I tiptoes down, checked all the rooms, and found the noise was emanating from the hallway. There on the wall was a Honeywell thermostat. As I stared at it, it made the chirping sound again, a high-pitched peep lasting only an instant.
It concerned me. We've just moved into an old St. Paul house after a lifetime of forced air heat, and we aren't altogether sure how the boiler, and its insidious necklace of pipes and radiators, work. There's always the possibility that the house will explode and you will be sitting in the snow, covered with rusty drizzle. Down in the basement, the boiler seemed to be behaving about right -- it was boiling. So what was the problem?
I found the documentation for the thermostat. The troubleshooting page said nothing about chirps, but offered a great schematic showing how easy it was to replace the battery, first snipping the red wire, then the blue, then grafting a fresh battery onto the old wire. I wouldn't do that in two thousand years.
The sun having risen, I called around to some heating contractors. "Your thermostat is chirping? Nah, that's a new one," one man told me. "I'll bet you need to replace your battery," another guy said.
I decided to get Honeywell to advise me, before the house blew. I logged onto Netscape, did a Yahoo search for Honeywell, and surfed right up to the virtual atrium of the company. But when I clicked the Honeywell hotlink button, nothing happened. The Universal Resource Locator (URL) had either expired, or Honeywell was being deluged by hordes of homeowners, demanding to know why their thermostats were chirping.
Playing a hunch, I consulted with an analog medium -- the St. Paul US West White Pages. There was the phone number for Honeywell's National Customer Assistance Center, 1-800-328-3111. I dialed.
"Welcome to Chemical Bank's 24 hour customer service center," a recording said. I hung up and dialed again. "Welcome to Chemical Bank's --" it repeated. A human operator came on. I said I was confused, because the Honeywell customer hotline number was connecting me to a bank that wanted to sell me an ARM for a leg.
She asked me what number I had dialed. It made no sense to her -- the number was nothing like the number she was using. I was about to apologize for calling with such a confusing problem when she, like an angel, suggested that she ask her supervisor what to do. So I sat at my desk for a few moments, and the thermostat chirped twice, before she came back to the phone.
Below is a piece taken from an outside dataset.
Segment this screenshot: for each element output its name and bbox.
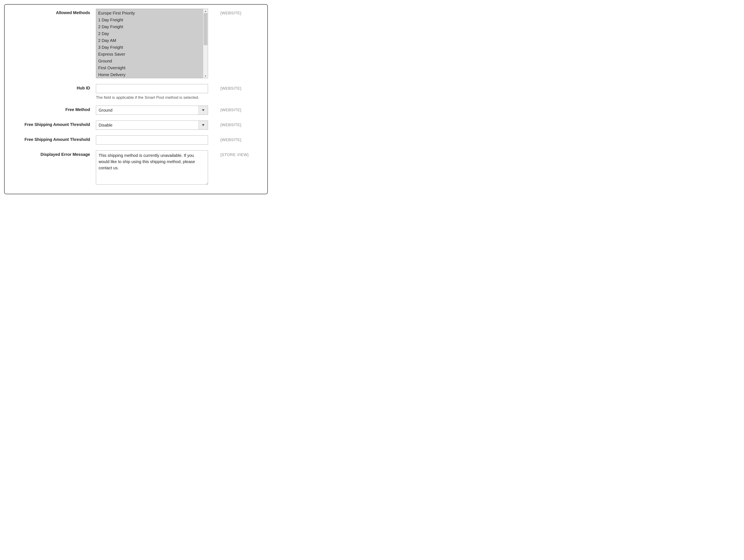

"Sir, my shift supervisor instructs me that even though you were trying to call Honeywell, you did in fact call Chemical Bank, which makes you our customer, so we're going to help you. She is going to call BellAtlantic and inquire why that number is being routed to our phone banks. Meanwhile, her supervisor is dialing Honeywell's corporate information line to discover the real thermostat hotline number."
I thanked her and Chemical Bank, which until this moment had never offered much of a human face to me, but if they could save me and my family from a scalding midwinter explosion, I would definitely look into that ARM.
I pictured the conversations lighting up the corporate PBXes. "Hello, this is BellAtlantic. May I help you?" "Good morning, you have reached Honeywell's corporate offices. How may I direct your call?" In a way it was curiously allegorical, the good forces of technology and their valiant ethic of customer service arrayed against the evil forces of technology with their house-blasting chirping thermostats. I was getting to the bottom of things.
A few chirps later the supervisor came on the line. "Mr. Finley, I have some good news and some bad news. The Honeywell customer assistance number is 1-800-468-1502, and they are open from Monday through Friday from 7:00 to 5:30 PM, Central.
"The problem is, their lines are overloaded, because of the weather. The best time to call would be perhaps tomorrow, at 7 o'clock exactly. Which was fifteen minutes ago."
I thanked Chemical Bank profusely, then tried futilely to dial Honeywell -- busy signals. I kept calling at ten-minute intervals. If I could just get in the queue, and then hold on for fifty minutes or so until it was my turn, maybe my family could be spared from its certain rendezvous with fire and ice.
But I couldn't get through. We were living in a chirping time bomb. Even if the bomb didn't explode, the chirping alone would drive us to the brink.
And so I found myself in the hallway again, tapping on the thermostat, and wondering to myself: why on earth would a thermostat have a speaker? And that was when I lifted my eyes. Panning slowly up above the thermostat they went, till they spied, way up high, right where the wall meets the ceiling, a smoke detector. The battery kind.
I got on a kitchen chair, opened the little plastic lid, and took out the 9 volt battery, and tested it. It had reached the point of intermittent charge. So -- it chirped.
I changed the battery, unhooked the phone, and lay down to nap, like a man who had never done one wrong thing.